Ella huye seguida por él hasta su departamento, donde lo mata con la pistola de su padre y él muere pidiéndole su nombre. Ella no dejará de repetir: no sé quién es, me ha seguido por la calle, es un loco, no lo conozco, no sé su nombre... Cabe preguntarse aquí si él ha muerto por amor, o si ella ha matado para despojarse de una pulsión que la arrastraría a un universo con la mierda hasta las orejas.
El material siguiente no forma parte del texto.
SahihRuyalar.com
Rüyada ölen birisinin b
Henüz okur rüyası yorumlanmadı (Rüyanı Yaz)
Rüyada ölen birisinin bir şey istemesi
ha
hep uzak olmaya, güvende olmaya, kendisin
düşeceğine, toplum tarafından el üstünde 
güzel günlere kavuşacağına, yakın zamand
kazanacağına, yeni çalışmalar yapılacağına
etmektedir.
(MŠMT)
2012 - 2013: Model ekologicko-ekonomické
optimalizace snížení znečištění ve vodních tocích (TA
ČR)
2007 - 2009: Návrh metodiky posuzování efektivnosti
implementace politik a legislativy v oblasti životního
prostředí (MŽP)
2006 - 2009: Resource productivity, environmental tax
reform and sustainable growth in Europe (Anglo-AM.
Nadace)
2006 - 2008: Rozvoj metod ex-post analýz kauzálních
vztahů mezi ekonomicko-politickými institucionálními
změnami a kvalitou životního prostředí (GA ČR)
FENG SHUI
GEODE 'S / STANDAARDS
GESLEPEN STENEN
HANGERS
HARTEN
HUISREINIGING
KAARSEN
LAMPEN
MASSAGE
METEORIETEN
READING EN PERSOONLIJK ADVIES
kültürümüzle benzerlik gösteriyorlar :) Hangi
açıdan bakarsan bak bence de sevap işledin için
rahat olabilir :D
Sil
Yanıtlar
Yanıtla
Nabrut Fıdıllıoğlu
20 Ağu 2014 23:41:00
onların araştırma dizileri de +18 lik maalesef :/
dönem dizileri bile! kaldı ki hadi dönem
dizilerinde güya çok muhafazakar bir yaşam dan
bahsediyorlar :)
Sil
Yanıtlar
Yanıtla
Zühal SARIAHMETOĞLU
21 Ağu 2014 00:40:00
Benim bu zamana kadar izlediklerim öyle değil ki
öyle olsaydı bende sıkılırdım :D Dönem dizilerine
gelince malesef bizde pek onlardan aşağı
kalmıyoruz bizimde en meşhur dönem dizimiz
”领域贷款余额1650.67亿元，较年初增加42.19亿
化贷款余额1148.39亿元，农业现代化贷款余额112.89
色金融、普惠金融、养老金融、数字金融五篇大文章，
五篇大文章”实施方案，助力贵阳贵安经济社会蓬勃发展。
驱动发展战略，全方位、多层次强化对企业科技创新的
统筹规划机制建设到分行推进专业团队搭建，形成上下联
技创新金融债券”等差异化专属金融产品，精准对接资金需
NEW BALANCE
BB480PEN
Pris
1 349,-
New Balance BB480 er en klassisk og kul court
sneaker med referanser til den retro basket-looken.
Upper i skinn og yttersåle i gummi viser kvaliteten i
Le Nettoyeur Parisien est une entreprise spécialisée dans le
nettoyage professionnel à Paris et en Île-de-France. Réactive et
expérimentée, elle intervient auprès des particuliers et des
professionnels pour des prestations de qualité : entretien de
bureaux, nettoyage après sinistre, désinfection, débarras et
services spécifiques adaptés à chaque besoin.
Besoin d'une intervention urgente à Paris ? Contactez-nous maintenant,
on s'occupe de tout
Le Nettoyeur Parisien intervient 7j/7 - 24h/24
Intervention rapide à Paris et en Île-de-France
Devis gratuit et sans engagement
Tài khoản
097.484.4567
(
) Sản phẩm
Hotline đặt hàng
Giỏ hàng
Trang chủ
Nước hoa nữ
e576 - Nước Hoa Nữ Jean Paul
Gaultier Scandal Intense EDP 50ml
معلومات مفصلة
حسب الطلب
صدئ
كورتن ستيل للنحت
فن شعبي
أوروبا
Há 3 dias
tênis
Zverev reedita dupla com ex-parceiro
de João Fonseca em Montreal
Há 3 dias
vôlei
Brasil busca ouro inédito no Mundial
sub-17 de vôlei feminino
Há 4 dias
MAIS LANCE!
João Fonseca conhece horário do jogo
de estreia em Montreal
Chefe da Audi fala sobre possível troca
Muerto él, supondría ella, recuperará su universo, el que había dejado resbalar en la negligencia de su goce, el que ahora podrá constreñir en el encuadre de la vérité de su novio-niño.
   
 
   
 
El que El último tango en París provocara escándalo en los años setenta hace pensar que hoy, en la época del amor en los tiempos de Tinder, aquello que se consideraba transgresor no produce más que una mirada oblicua de condescendencia. ¿Cuándo arriba en la vida la noción de futilidad del (des)encuentro amoroso? ¿Qué tanto hay que vivir y que entregar al cinismo para concluir que no hay relación sexual? Lo que no significa que no se coja/folle/tiemple de vez en cuando. ¿Es irremediable el (des)encuentro? Lo sería en tanto no se sostenga en un lugar central de vacío irreductible. No existe una plenitud del sujeto a partir de completarse con un otro, eso pondría afuera lo que tiene que resolverse adentro, porque no hay un afuera –o un más allá– de la singularidad que habita al sujeto humano. Esa que lo condena a la soledad y desde la que, únicamente, se puede abrazar la soledad del otro. El que haya nombre o no lo haya, o que sea la pulsión quien únicamente gobierne el goce, será la prerrogativa de los amantes, pero con dudas se le podrá llamar amor.
 

“El amor se positiva hoy como sexualidad, que está sometida, a su vez, al dictado del rendimiento. El sexo es el rendimiento. Y la sensualidad es un capital que hay que aumentar. El cuerpo, con su valor de exposición, equivale a una mercancía. El otro es sexualizado como objeto excitante. No se puede amar al otro despojado de su alteridad, sólo se puede consumir. En ese sentido, el otro ya no es una persona, pues ha sido fragmentado en objetos sexuales parciales. No hay ninguna personalidad sexual.”

Byung-Chul Han, La agonía del Eros, Ed. Herder, Barcelona, 2014, p. 15 (e-pub).